Es war ein dramatisches Bild, das sich im Hochsommer 2025 in den Vereinigten Staaten bot: Während in Texas der republikanische Gouverneur Greg Abbott wütend drohte, demokratische Abgeordnete verhaften zu lassen, standen in Illinois Gouverneur JB Pritzker und mehrere Abgeordnete aus dem Süden vor der Presse. Hinter ihnen die amerikanische Flagge, vor ihnen Mikrofone – und die klare Botschaft: Die geflohenen Demokraten aus Texas werden in Illinois Schutz finden. „Sie tun das Richtige“, sagte Pritzker, „und wir werden sie vor jeder willkürlichen Festnahme schützen.“

Der Hintergrund ist ein politischer Kampf, der so alt ist wie die amerikanische Demokratie selbst: Gerrymandering, die parteiische Manipulation von Wahlkreisgrenzen, steht erneut im Zentrum des nationalen Dramas. Als Dutzende demokratische Abgeordnete Texas verließen, um eine Abstimmung über die neuen Kongressdistrikte zu verhindern, griffen sie zu einem der letzten Mittel, das ihnen blieb. Präsident Donald Trump will die neuen Karten unbedingt noch vor den Zwischenwahlen 2026 – Karten, die republikanische Mehrheiten auf Jahrzehnte zementieren könnten. Der Begriff Gerrymandering ist in den USA seit mehr als 200 Jahren ein Synonym für politische Trickserei. Er geht auf das Jahr 1812 zurück, als der Gouverneur von Massachusetts, Elbridge Gerry, ein Gesetz unterzeichnete, das die Wahlkreise so verschob, dass seine Partei profitierte. Ein besonders bizarr geformter Distrikt erinnerte Beobachter an einen Salamander – die „Gerry-mander“ war geboren. Seitdem hat sich wenig geändert: Wer die Karten zeichnet, bestimmt, wie die Stimmen zählen.

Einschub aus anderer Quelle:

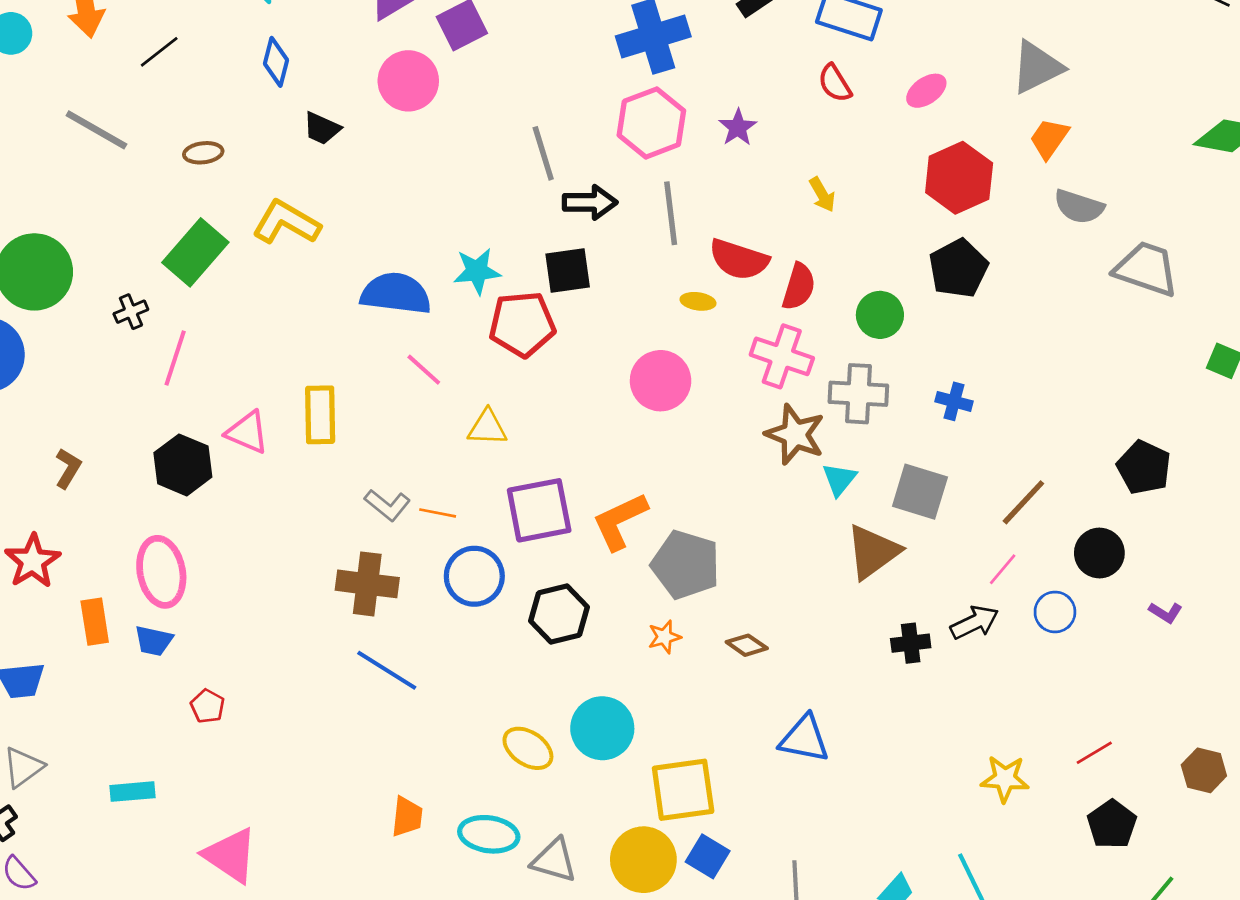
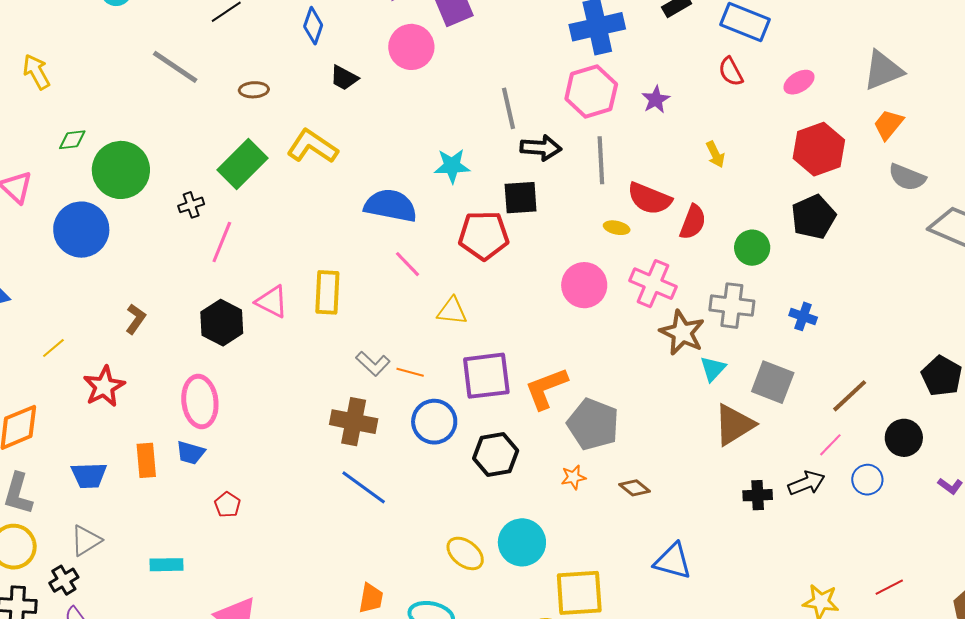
cyan star: (477, 271) -> (452, 166), moved
pink cross: (782, 356) -> (653, 284), moved
orange rectangle: (95, 622) -> (146, 460), moved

In Texas liegt die Macht traditionell beim Parlament und beim Gouverneur. Alle zehn Jahre nach der Volkszählung werden die Wahlkreise neu gezogen – doch nichts hindert die Mehrheit daran, auch zwischendurch neue Linien zu ziehen. Die Methoden sind seit jeher perfide. Entweder werden die Wähler der Opposition in wenigen Bezirken zusammengepfercht, damit ihre Stimmen in allen anderen fast verpuffen, oder sie werden so weit verstreut, dass ihre politische Schlagkraft verdünnt wird. Für die republikanischen Mehrheiten in Texas ist diese Technik längst Routine. Schon nach der Volkszählung 2010 nutzte die GOP ihre Dominanz, um die Karten radikal zu ihrem Vorteil zu verschieben. Eine Analyse der Associated Press zeigte damals, dass die Republikaner daraus den größten parteipolitischen Vorteil seit einem halben Jahrhundert zogen. Doch auch die Demokraten haben gelernt. Nach der Volkszählung 2020 begannen sie in einigen Staaten, ebenfalls aggressiv zu schneiden, und versuchten, mit unabhängigen Kommissionen und juristischen Manövern die republikanische Dominanz zu kontern.

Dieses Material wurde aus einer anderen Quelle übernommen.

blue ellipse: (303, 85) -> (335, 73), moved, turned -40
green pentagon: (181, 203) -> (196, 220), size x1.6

Doch das eigentliche Problem liegt tiefer. Der Supreme Court der USA entschied 2019, dass parteiisches Gerrymandering nach Bundesrecht nicht justiziabel ist. Mit anderen Worten: Es gibt keinen objektiven Maßstab, um zu beurteilen, ob eine Karte „fair“ ist. Nur wenn rassische Diskriminierung nachweisbar ist, wie 2023 in Alabama und später in Louisiana, greift das Gericht ein. Politische Manipulation dagegen bleibt ein Graubereich, den das höchste Gericht bewusst der Politik überlässt. Und so wird die Auseinandersetzung immer extremer. Texas ist inzwischen zum Brennpunkt des demokratischen Widerstands geworden. Die Bilder von Abgeordneten, die ihre Heimat verlassen, um die Legislative zu blockieren, sind längst Ikonen eines tief gespaltenen Systems. Vor dem Kapitol in Austin protestieren Bürger mit Plakaten, während drinnen Karten überarbeitet werden, die wie in den Jahrhunderten zuvor darüber entscheiden, welche Stimmen Gewicht haben und welche nicht. JB Pritzker sprach deshalb nicht nur als Gouverneur, sondern als mahnende Stimme der Demokratie: „Diese Menschen riskieren viel, um unsere Demokratie zu schützen. Wer sie bedroht oder gar verhaften will, greift das Herz unseres Systems an.“ Seine Worte sind Teil eines größeren Dramas, in dem rechtliche Grauzonen, parteiliche Interessen und die nackte Angst vor Machtverlust ineinandergreifen.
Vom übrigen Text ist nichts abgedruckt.